● INFORMATION SHOWN:
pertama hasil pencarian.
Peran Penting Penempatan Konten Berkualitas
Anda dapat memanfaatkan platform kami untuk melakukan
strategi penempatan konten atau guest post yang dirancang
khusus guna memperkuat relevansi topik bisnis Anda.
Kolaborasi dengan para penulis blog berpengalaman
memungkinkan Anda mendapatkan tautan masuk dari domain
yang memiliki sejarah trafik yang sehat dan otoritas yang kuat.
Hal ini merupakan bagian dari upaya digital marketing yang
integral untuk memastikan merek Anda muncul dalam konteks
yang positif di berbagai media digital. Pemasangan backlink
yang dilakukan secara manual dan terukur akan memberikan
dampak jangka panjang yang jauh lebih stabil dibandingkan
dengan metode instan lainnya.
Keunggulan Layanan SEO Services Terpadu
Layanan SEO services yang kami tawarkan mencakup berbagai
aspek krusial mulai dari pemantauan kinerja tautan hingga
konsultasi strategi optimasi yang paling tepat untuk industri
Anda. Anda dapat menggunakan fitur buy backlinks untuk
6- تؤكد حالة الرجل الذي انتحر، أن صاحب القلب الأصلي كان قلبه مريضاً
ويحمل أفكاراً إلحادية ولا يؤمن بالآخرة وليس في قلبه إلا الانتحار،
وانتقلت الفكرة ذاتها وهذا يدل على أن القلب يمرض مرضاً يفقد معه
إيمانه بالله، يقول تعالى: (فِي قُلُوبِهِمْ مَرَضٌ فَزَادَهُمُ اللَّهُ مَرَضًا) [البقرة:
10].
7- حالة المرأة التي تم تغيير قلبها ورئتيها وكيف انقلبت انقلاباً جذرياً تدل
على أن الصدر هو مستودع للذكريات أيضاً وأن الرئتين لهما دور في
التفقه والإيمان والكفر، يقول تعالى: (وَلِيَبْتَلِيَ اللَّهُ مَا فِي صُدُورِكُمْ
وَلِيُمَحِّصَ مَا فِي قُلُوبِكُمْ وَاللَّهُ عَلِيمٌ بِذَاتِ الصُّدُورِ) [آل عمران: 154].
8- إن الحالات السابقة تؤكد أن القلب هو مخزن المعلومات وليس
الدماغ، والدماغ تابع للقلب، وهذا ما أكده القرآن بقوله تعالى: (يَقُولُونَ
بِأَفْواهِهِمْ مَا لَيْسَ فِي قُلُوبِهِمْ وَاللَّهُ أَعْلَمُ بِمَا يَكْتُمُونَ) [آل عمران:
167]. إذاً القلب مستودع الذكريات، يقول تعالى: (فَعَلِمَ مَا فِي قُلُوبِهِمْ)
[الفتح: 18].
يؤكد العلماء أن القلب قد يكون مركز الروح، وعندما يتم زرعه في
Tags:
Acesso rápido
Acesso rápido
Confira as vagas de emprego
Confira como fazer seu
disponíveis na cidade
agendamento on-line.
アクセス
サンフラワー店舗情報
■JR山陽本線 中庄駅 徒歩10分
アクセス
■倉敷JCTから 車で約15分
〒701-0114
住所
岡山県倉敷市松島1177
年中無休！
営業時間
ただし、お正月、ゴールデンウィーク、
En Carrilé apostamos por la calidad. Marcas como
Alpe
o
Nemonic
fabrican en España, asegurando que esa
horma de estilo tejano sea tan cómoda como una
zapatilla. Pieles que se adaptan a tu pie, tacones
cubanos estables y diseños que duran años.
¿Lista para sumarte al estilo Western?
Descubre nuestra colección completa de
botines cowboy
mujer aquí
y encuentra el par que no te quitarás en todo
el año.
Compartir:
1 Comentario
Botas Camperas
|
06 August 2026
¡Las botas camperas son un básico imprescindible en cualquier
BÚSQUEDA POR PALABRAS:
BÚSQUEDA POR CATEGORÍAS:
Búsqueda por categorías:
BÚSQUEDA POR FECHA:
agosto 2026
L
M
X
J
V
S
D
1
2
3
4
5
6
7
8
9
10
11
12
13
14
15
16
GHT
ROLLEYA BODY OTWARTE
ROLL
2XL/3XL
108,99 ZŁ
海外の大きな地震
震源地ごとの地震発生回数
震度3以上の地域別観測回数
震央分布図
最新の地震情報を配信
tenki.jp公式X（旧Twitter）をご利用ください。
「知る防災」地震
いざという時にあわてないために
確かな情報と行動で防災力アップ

● TASK REQUIREMENTS:
Repeat exactly the lines from the one containing "zapatilla. Pieles que" to the end of the records.

● RESPONSE AREA:
zapatilla. Pieles que se adaptan a tu pie, tacones
cubanos estables y diseños que duran años.
¿Lista para sumarte al estilo Western?
Descubre nuestra colección completa de
botines cowboy
mujer aquí
y encuentra el par que no te quitarás en todo
el año.
Compartir:
1 Comentario
Botas Camperas
|
06 August 2026
¡Las botas camperas son un básico imprescindible en cualquier
BÚSQUEDA POR PALABRAS:
BÚSQUEDA POR CATEGORÍAS:
Búsqueda por categorías:
BÚSQUEDA POR FECHA:
agosto 2026
L
M
X
J
V
S
D
1
2
3
4
5
6
7
8
9
10
11
12
13
14
15
16
GHT
ROLLEYA BODY OTWARTE
ROLL
2XL/3XL
108,99 ZŁ
海外の大きな地震
震源地ごとの地震発生回数
震度3以上の地域別観測回数
震央分布図
最新の地震情報を配信
tenki.jp公式X（旧Twitter）をご利用ください。
「知る防災」地震
いざという時にあわてないために
確かな情報と行動で防災力アップ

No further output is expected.